In today’s increasingly tech-obsessed society, web and database server security is more important than ever. When it comes to the global business environment, it is very difficult to be a success if you don’t have a sophisticated company website. Web and electronic commerce sites are growing in number every day and so are the risks associated with them. Whilst organizations have always been able to protect their online systems with firewalls and intrusion detection software, these measures are just not enough anymore.

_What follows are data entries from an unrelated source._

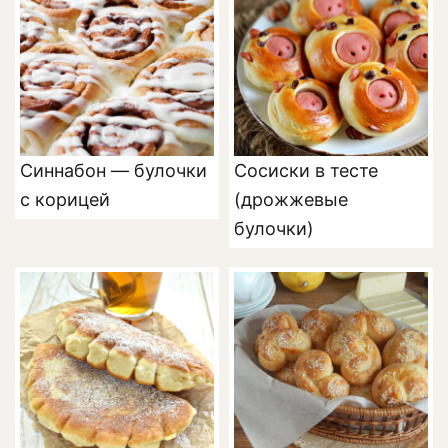
Синнабон — булочки
Сосиски в тесте
с корицей
(дрожжевые
булочки)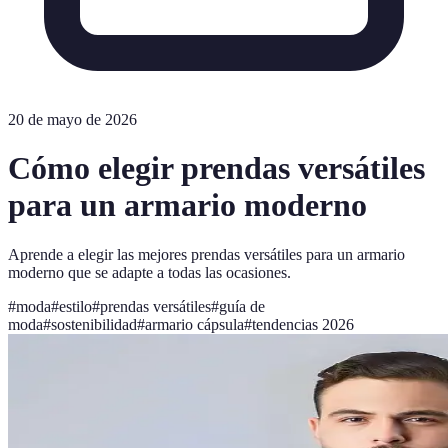
20 de mayo de 2026
Cómo elegir prendas versátiles
para un armario moderno
Aprende a elegir las mejores prendas versátiles para un armario
moderno que se adapte a todas las ocasiones.
#
moda
#
estilo
#
prendas versátiles
#
guía de
moda
#
sostenibilidad
#
armario cápsula
#
tendencias 2026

They can provide a degree of security, but they cannot guarantee complete privacy and safety for confidential documents and essential networking processes. When it comes to running a successful business, security vulnerabilities are the enemy – they cannot be tolerated. It is of the up most importance that you have a secure IT environment that is safe from unwanted guests. Security breaches, hacks and shutdowns can cause a company to lose large amounts of money. They also cause clients to question the safety of their personal information and business transactions.
Here are a few tips and tricks that you can use to keep your web and database servers secure.
1. Keep Things Simple
Just because it is possible to combine multiple functions on a web server, doesn’t mean that it’s a good idea – especially if that server is exposed to the internet. Though it’s tempting to merge your database with your email server functions, it is not advised. A single server that is being used to run more than one application is a rich target for hackers, say the experts at InformationWeek.com. Once you have decided what specific function a particular server will carry out, remove all software not related to that function. It is a good idea to do this, because simply disabling unused software or services is often not enough to prevent intrusions.
2. Control Access
No more than two or three extremely trustworthy individuals should have privileged access to the system at any one time. You should only ever give administrative control and privileges to colleagues or business partners that you trust implicitly. These people, and only these people, should have the password needed to access the core system.
3. Think About Lockouts
If you run a small to medium enterprise, it could be a good idea to think about whether or not lockout procedures would benefit your security system, say the experts at ID Technology. Lockout systems are very common – they result in a user being temporarily ‘locked out’ of a system after a certain number of unsuccessful log in attempts. Lockouts a very simple and effective way to protect the online element of your business. However, they’re not entirely suitable for large enterprises. A small number of legitimate employees will always manage to accidentally lock themselves out of the system – the more employees you have, the more risk there is of your IT department being flooded with ‘lock out’ issues.
4. Quarantine Incoming Material
It isn’t uncommon for a hacker to infiltrate a company system and then use it as a temporary cache. In order to prevent this, you either have to carefully monitor all incoming material or disallow incoming material altogether. If you want to minimise the risk but keep the ability to upload files open, you can cap the amount of disk space allocated to new material. Or you can place your system files in a separate drive and have uploaded materials rerouted to a ‘holding’ partition where they will stay until they are inspected.